Wild North is the latest Portland food cart to create thoughtful food with astonishing expertise at an extreme value. It opened this spring in the massive Cartlandia pod on Southeast 82nd Avenue, and it is shaping up to be one of the best new food carts of 2018.
Many of its seasonal dishes wouldn't be out of place in a fancier setting, like chilled cucumber gazpacho ($6, $10), barbecue-pork roulade ($10), mussels in tomato broth ($15, $25) and porchetta ($13). But at Wild North, there's a concentrated, fire-roasted twist—almost everything on the menu is prepared in its brick pizza oven and inspired by "the outdoors and rustic cooking methods."
Constructed out of raw lumber, with firewood piled along the front, the Wild North food cart looks like a snack shack in the woods. On a recent, boiling-hot day, I asked owners Brandon and Amelia Hughes what I should cook on my next camping trip.
"You can make flatbread by freezing the dough in advance," said chef Brandon Hughes. "Throw it in your pack, and it'll have thawed and proofed by the time you're ready for dinner." He went on to explain best practices for freezing a thermos of ice cream and why tweezer tongs are a vital campfire-cooking tool.
At Wild North, little is saved from the flame. Bulbs of nutty bread, made with a 50-year-old sourdough starter, have charred rumps, adding a fearsome sweetness. Meats—and even the excellently yolky eggs during Sunday brunch—are slowly wood-fire roasted, awakening primordial senses.
Wild North has four seats at its counter, and you can also have your food brought to you inside Cartlandia's air-conditioned Blue Room Bar. To beat the heat, the first dish I tried was the chilled cucumber gazpacho. The small version of the soup punched far above its price, arriving in a hefty bread bowl. It was refreshingly green, topped with dill and studded with chunks of cooling cucumber and sweet halved grapes.

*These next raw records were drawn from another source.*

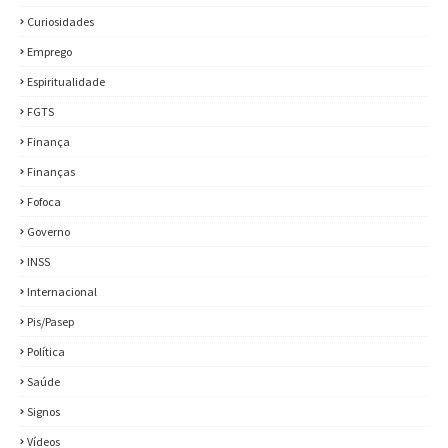
Curiosidades
Emprego
Espiritualidade
FGTS
Finança
Finanças
Fofoca
Governo
INSS
Internacional
Pis/Pasep
Política
Saúde
Signos
Vídeos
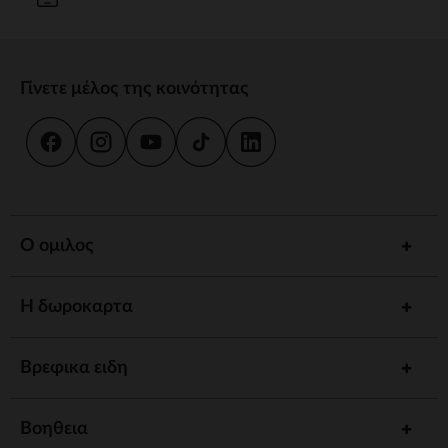
Γίνετε μέλος της κοινότητας
Ο ομιλος
Η δωροκαρτα
Βρεφικα ειδη
Βοηθεια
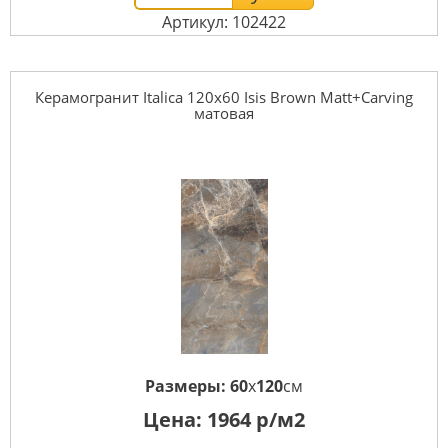
Артикул: 102422
Керамогранит Italica 120x60 Isis Brown Matt+Carving
матовая
Размеры:
60
x
120
см
Цена:
1964
р/м2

But the bread actually stole the show. The bread bowl slowly softened as it absorbed the gazpacho. Its hollowed out core was served alongside a cloud of salted butter, and the wood smoke had added meatiness, as though the bread had been prepared with lard. Bizarrely, the hand-churned butter from Washington's Jacobs Creamery sometimes added an essence of Cheetos, something I hope to have explained to me in the near future by some culinary scientist—because, really, finding a way to get Cheetos flavor with locally milled whole wheat flour impresses me more than landing on the Moon.
Next up was a deceptively simple sunflower salad ($8). Warm bacon-shallot vinaigrette wilted a bed of sunflower sprouts and nasturtium leaves and flowers. Topped with shaved Parmesan and crunchy sunflower seeds in soy sauce, it embodied the holy trinity of freshly harvested ingredients, bold technique and personal style that makes Portland such a great food city.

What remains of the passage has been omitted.